# Task objective
From the line containing "Get full access" to the line containing "manufactures their medicines" in the records below, set down every line exactly as it stands, both ends included, and skip the pictures.

(Items from a dataset)
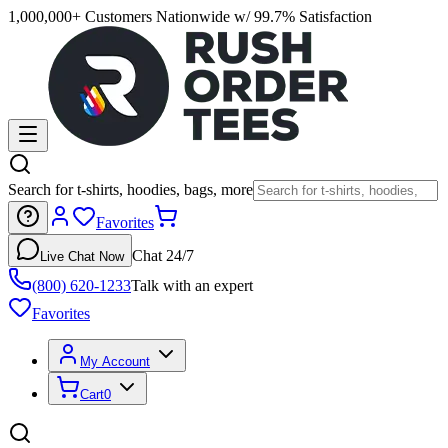
1,000,000+ Customers Nationwide w/ 99.7% Satisfaction
Search for t-shirts, hoodies, bags, more
Favorites
Chat 24/7
Live Chat Now
(800) 620-1233
Talk with an expert
Favorites
My Account
Cart
0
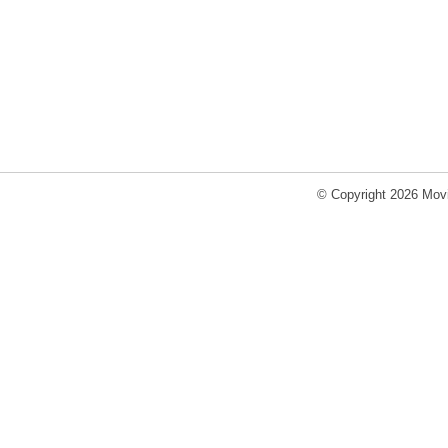
© Copyright 2026 Movi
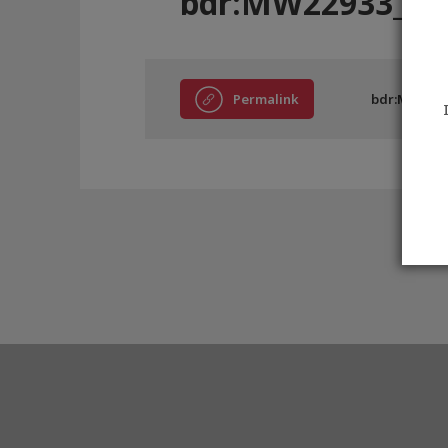
bdr:MW22933_EC
Permalink
bdr:MW2293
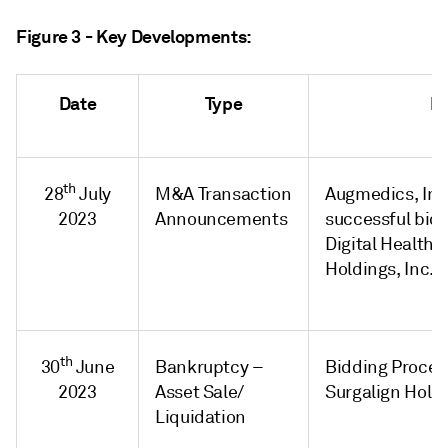
Figure 3 - Key Developments:
Date
Type
H
th
28
July
M&A Transaction
Augmedics, Inc
2023
Announcements
successful bidd
Digital Health 
Holdings, Inc. f
th
30
June
Bankruptcy –
Bidding Proced
2023
Asset Sale/
Surgalign Holdi
Liquidation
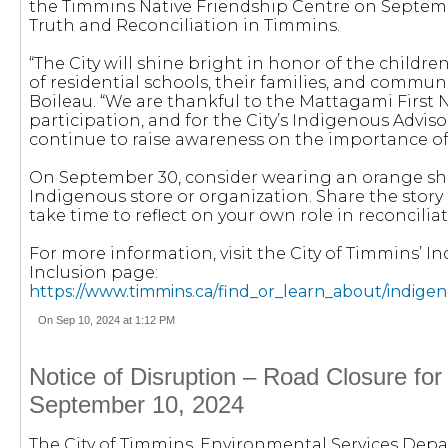
the Timmins Native Friendship Centre on Septemb
Truth and Reconciliation in Timmins.
“The City will shine bright in honor of the children
of residential schools, their families, and communi
Boileau. “We are thankful to the Mattagami First N
participation, and for the City’s Indigenous Advi
continue to raise awareness on the importance of 
On September 30, consider wearing an orange shir
Indigenous store or organization. Share the story
take time to reflect on your own role in reconciliat
For more information, visit the City of Timmins’ 
Inclusion page:
https://www.timmins.ca/find_or_learn_about/indigen
On Sep 10, 2024 at 1:12 PM
Notice of Disruption – Road Closure for
September 10, 2024
The City of Timmins, Environmental Services Depa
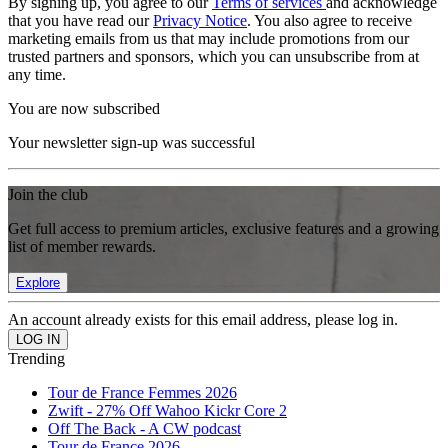
By signing up, you agree to our
Terms of services
and acknowledge
that you have read our
Privacy Notice
. You also agree to receive
marketing emails from us that may include promotions from our
trusted partners and sponsors, which you can unsubscribe from at
any time.
You are now subscribed
Your newsletter sign-up was successful
Join the club
Get full access to premium articles, exclusive features and a growing
list of member rewards.
Explore
An account already exists for this email address, please log in.
Trending
Tour de France Femmes 2026
Zwift - 27% Off Wahoo Kickr Core 2
Off The Back - A CW podcast
Tour de France 2026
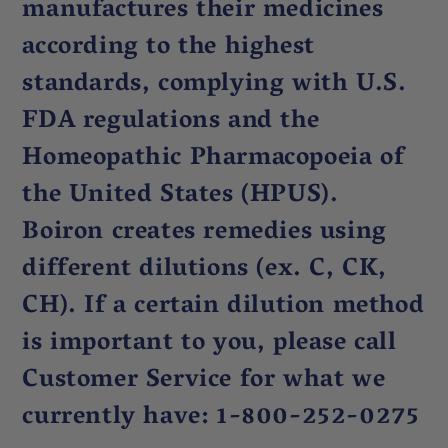
manufactures their medicines
according to the highest
standards, complying with U.S.
FDA regulations and the
Homeopathic Pharmacopoeia of
the United States (HPUS).
Boiron creates remedies using
different dilutions (ex. C, CK,
CH). If a certain dilution method
is important to you, please call
Customer Service for what we
currently have: 1-800-252-0275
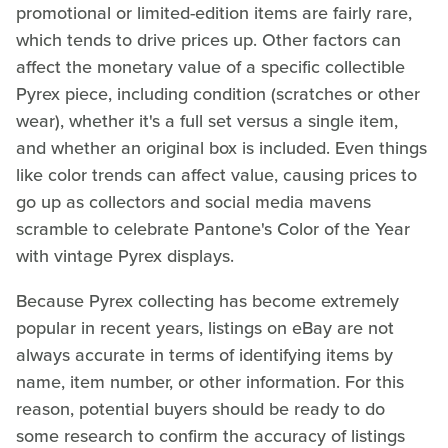
promotional or limited-edition items are fairly rare,
which tends to drive prices up. Other factors can
affect the monetary value of a specific collectible
Pyrex piece, including condition (scratches or other
wear), whether it's a full set versus a single item,
and whether an original box is included. Even things
like color trends can affect value, causing prices to
go up as collectors and social media mavens
scramble to celebrate Pantone's Color of the Year
with vintage Pyrex displays.
Because Pyrex collecting has become extremely
popular in recent years, listings on eBay are not
always accurate in terms of identifying items by
name, item number, or other information. For this
reason, potential buyers should be ready to do
some research to confirm the accuracy of listings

# Answer to this task
Get full access to premium articles, exclusive features and a growing
list of member rewards.
Explore
An account already exists for this email address, please log in.
Trending
Tour de France Femmes 2026
Zwift - 27% Off Wahoo Kickr Core 2
Off The Back - A CW podcast
Tour de France 2026
manufactures their medicines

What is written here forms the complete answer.